# Thundercat 1000??



## Looney

Not sure if this is the right place to ask, but a friend of mine looked at a 1000 Thundercat new left over they priced it to him for 8900, my question is are these pretty good 4wheelers? they're not many around my neck of the woods and we've not saw one run or heard anything about things breaking on them and so on... any info would be awesome...thanks


----------



## MikesAC700EFI

I know your in VA but my local AC dealer here in PA is selling a brand new 08 Thundercat leftover for $7999. Just thought I'd let ya know. If your friend is interested I could give you their contact info.


----------



## Eight

The 08's had some problem, but they got them solved on the 09's.


----------



## Looney

What kind of problems did they have?


----------



## Eight

Waterpump was the main one. There were a couple other things, but they fixed them for the 09 models.


----------



## rowdy-outty

I am looking at a 07 thundercat, is it a good machine and do they offer much as far as bolt ons?


----------



## bruterider27

There a good bike from what iv Hurd never seen any on rides but the only thing I don't like there so Dang heavy


----------



## rowdy-outty

bruterider27 said:


> There a good bike from what iv Hurd never seen any on rides but the only thing I don't like there so Dang heavy


 How well do they compare to the brute and renegade. I dont want to buy it and then wish i got another brute


----------



## bruterider27

I'm II going to stick with the brute cause there cheaper to fix than a can am Idk about the cat Its a good built bike but I love the low end the brute has but id get the renigade before a cat


----------



## Bootlegger

They are decent bikes... and yes you can get a lot of bolt on stuff for them...but for a 950cc they are lacking in power IMO. Most Brute 750's with bolts on stuff and some correct clutching and tuning can hand with them no problem.

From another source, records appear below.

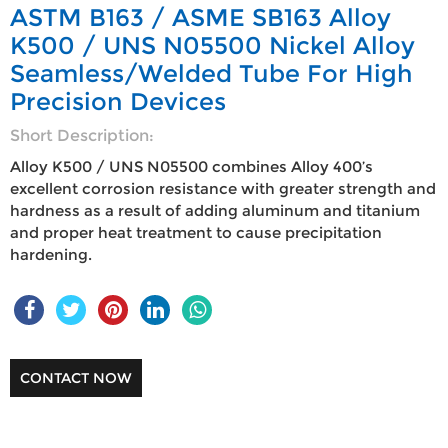
ASTM B163 / ASME SB163 Alloy
K500 / UNS N05500 Nickel Alloy
Seamless/Welded Tube For High
Precision Devices
Short Description:
Alloy K500 / UNS N05500 combines Alloy 400’s
excellent corrosion resistance with greater strength and
hardness as a result of adding aluminum and titanium
and proper heat treatment to cause precipitation
hardening.
CONTACT NOW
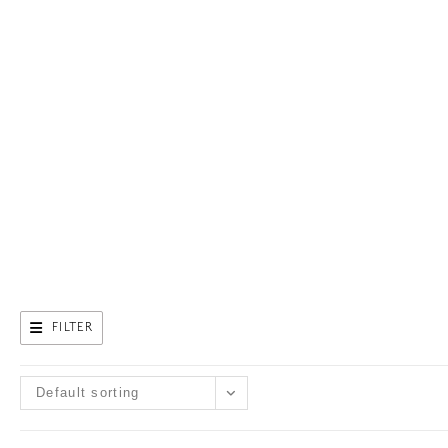
CAN HELP.
FILTER
Default sorting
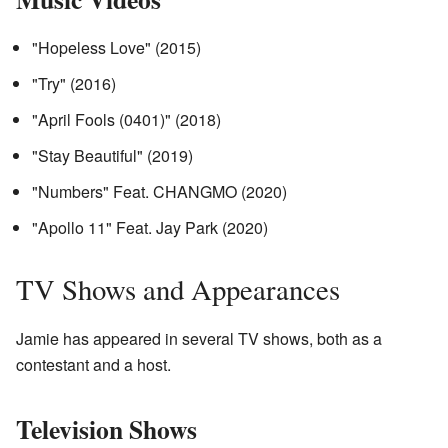
"Hopeless Love" (2015)
"Try" (2016)
"April Fools (0401)" (2018)
"Stay Beautiful" (2019)
"Numbers" Feat. CHANGMO (2020)
"Apollo 11" Feat. Jay Park (2020)
TV Shows and Appearances
Jamie has appeared in several TV shows, both as a
contestant and a host.
Television Shows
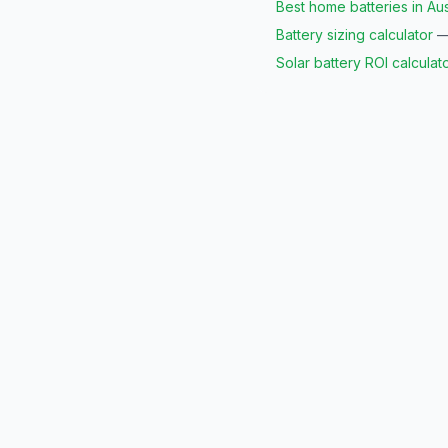
Best home batteries in Aus
Battery sizing calculator
— 
Solar battery ROI calculat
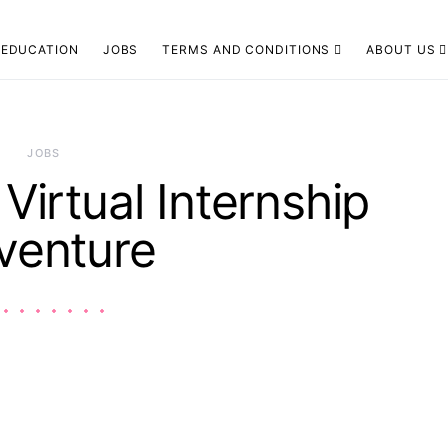
EDUCATION
JOBS
TERMS AND CONDITIONS
ABOUT US
JOBS
 Virtual Internship
venture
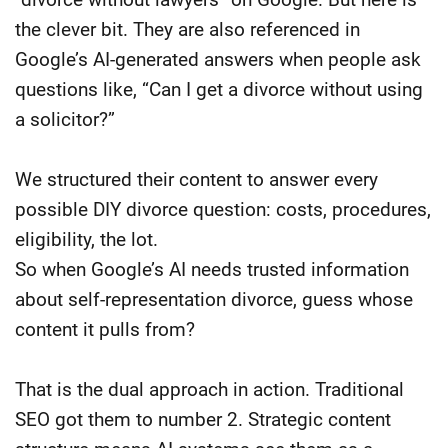
the clever bit. They are also referenced in
Google’s AI-generated answers when people ask
questions like, “Can I get a divorce without using
a solicitor?”
We structured their content to answer every
possible DIY divorce question: costs, procedures,
eligibility, the lot.
So when Google’s AI needs trusted information
about self-representation divorce, guess whose
content it pulls from?
That is the dual approach in action. Traditional
SEO got them to number 2. Strategic content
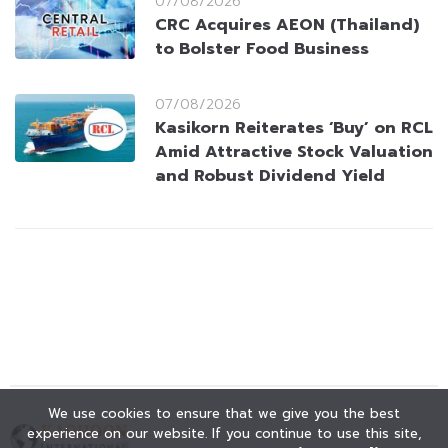
07/08/2026
CRC Acquires AEON (Thailand)
to Bolster Food Business
07/08/2026
Kasikorn Reiterates ‘Buy’ on RCL
Amid Attractive Stock Valuation
and Robust Dividend Yield
We use cookies to ensure that we give you the best
experience on our website. If you continue to use this site,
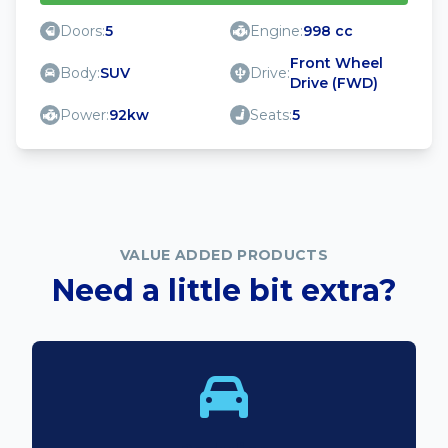
Doors:
5
Engine:
998 cc
Front Wheel
Body:
SUV
Drive:
Drive (FWD)
Power:
92kw
Seats:
5
VALUE ADDED PRODUCTS
Need a little bit extra?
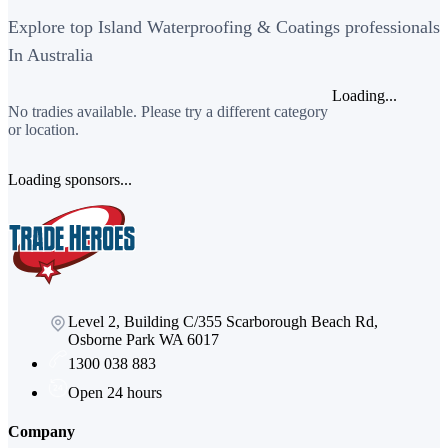
Explore top Island Waterproofing & Coatings professionals
In Australia
Loading...
No tradies available. Please try a different category
or location.
Loading sponsors...
Level 2, Building C/355 Scarborough Beach Rd,
Osborne Park WA 6017
1300 038 883
Open 24 hours
Company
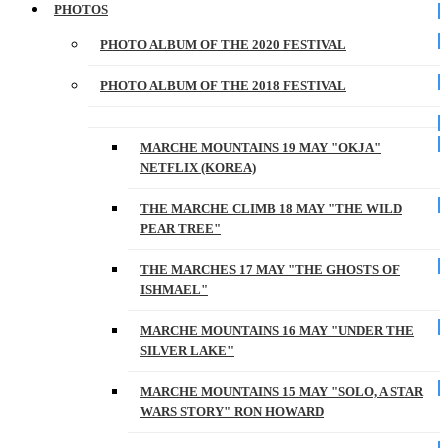
PHOTOS
PHOTO ALBUM OF THE 2020 FESTIVAL
PHOTO ALBUM OF THE 2018 FESTIVAL
MARCHE MOUNTAINS 19 MAY "OKJA"
NETFLIX (KOREA)
THE MARCHE CLIMB 18 MAY "THE WILD
PEAR TREE"
THE MARCHES 17 MAY "THE GHOSTS OF
ISHMAEL"
MARCHE MOUNTAINS 16 MAY "UNDER THE
SILVER LAKE"
MARCHE MOUNTAINS 15 MAY "SOLO, A STAR
WARS STORY" RON HOWARD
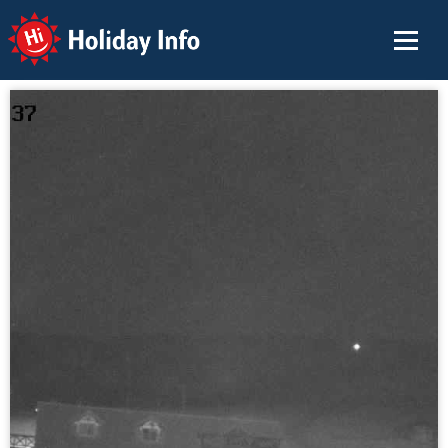
Holiday Info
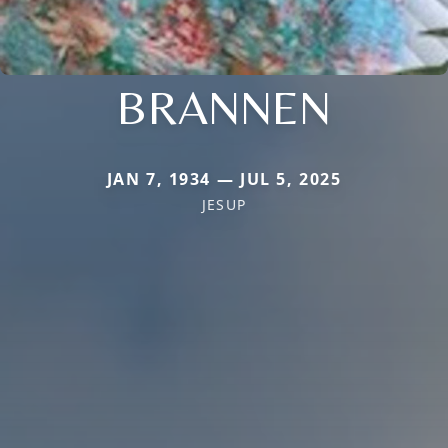
BRANNEN
JAN 7, 1934 — JUL 5, 2025
JESUP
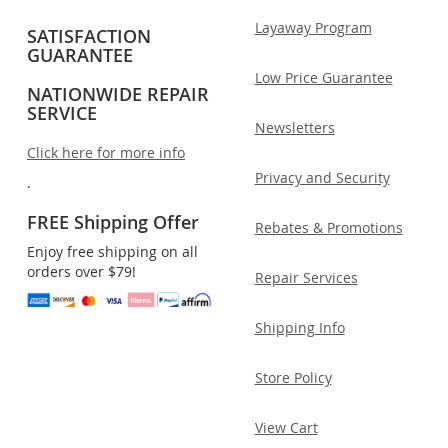
Layaway Program
SATISFACTION
GUARANTEE
Low Price Guarantee
NATIONWIDE REPAIR
SERVICE
Newsletters
Click here for more info
Privacy and Security
.
FREE Shipping Offer
Rebates & Promotions
Enjoy free shipping on all
orders over $79!
Repair Services
Shipping Info
Store Policy
View Cart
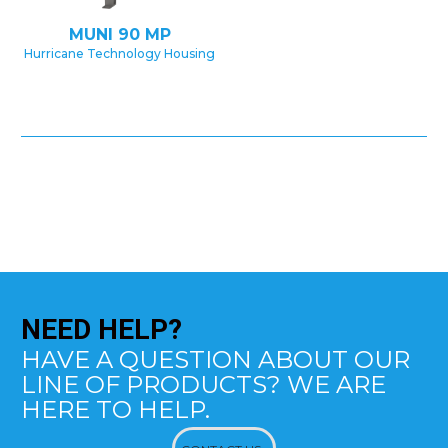
MUNI 90 MP
Hurricane Technology Housing
NEED
HELP?
HAVE A QUESTION ABOUT OUR
LINE OF PRODUCTS? WE ARE
HERE TO HELP.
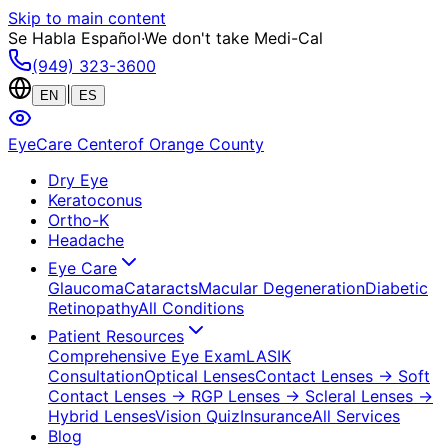
Skip to main content
Se Habla Español
·
We don't take Medi-Cal
(949) 323-3600
|
EN
ES
EyeCare Center
of Orange County
Dry Eye
Keratoconus
Ortho-K
Headache
Eye Care
Glaucoma
Cataracts
Macular Degeneration
Diabetic
Retinopathy
All Conditions
Patient Resources
Comprehensive Eye Exam
LASIK
Consultation
Optical Lenses
Contact Lenses
→ Soft
Contact Lenses
→ RGP Lenses
→ Scleral Lenses
→
Hybrid Lenses
Vision Quiz
Insurance
All Services
Blog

I do like them....the newer ones are pretty decent bikes.


----------



## rowdy-outty

thx guys


----------



## countryboy61283

friend of mine has one with a 6 inch catvos and it does good, not really as impressive as you would think for a 1000 but i like it, the only problem that he has is the diff lock, every time he puts it in, it will pop a boot, i used to have a 05 brute 750 with jet kit, lrd exhaust, and just a yellow secondary and beat it in a drag race by half a Wheeler lengh when his cat was all stock


----------



## rowdy-outty

Well i ended up not buying the thundercat and got another brute.


----------